__PROBLEM DETAILS__: The whole listing should be retyped word for word, apart from the pictures it holds.

━━━ LISTED RECORDS ━━━

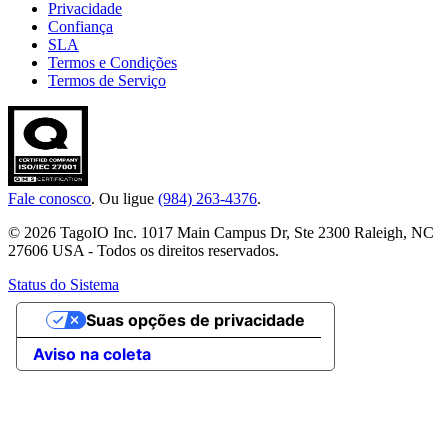
Privacidade
Confiança
SLA
Termos e Condições
Termos de Serviço
Fale conosco
. Ou ligue
(984) 263-4376
.
© 2026 TagoIO Inc. 1017 Main Campus Dr, Ste 2300 Raleigh, NC
27606 USA - Todos os direitos reservados.
Status do Sistema
Suas opções de privacidade
Aviso na coleta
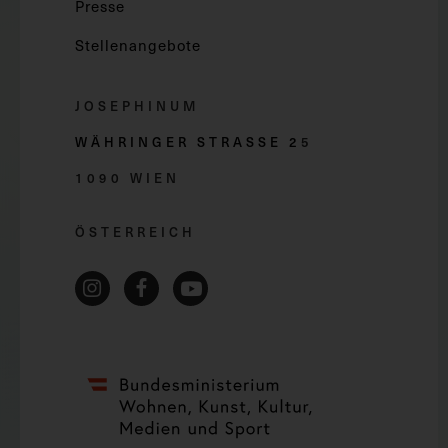
Presse
Stellenangebote
JOSEPHINUM
WÄHRINGER STRASSE 2
5
1090 WIEN
ÖSTERREICH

━━━

__RESPONSE__:
Privacidade
Confiança
SLA
Termos e Condições
Termos de Serviço
Fale conosco
. Ou ligue
(984) 263-4376
.
© 2026 TagoIO Inc. 1017 Main Campus Dr, Ste 2300 Raleigh, NC
27606 USA - Todos os direitos reservados.
Status do Sistema
Suas opções de privacidade
Aviso na coleta
Presse
Stellenangebote
JOSEPHINUM
WÄHRINGER STRASSE 2
5
1090 WIEN
ÖSTERREICH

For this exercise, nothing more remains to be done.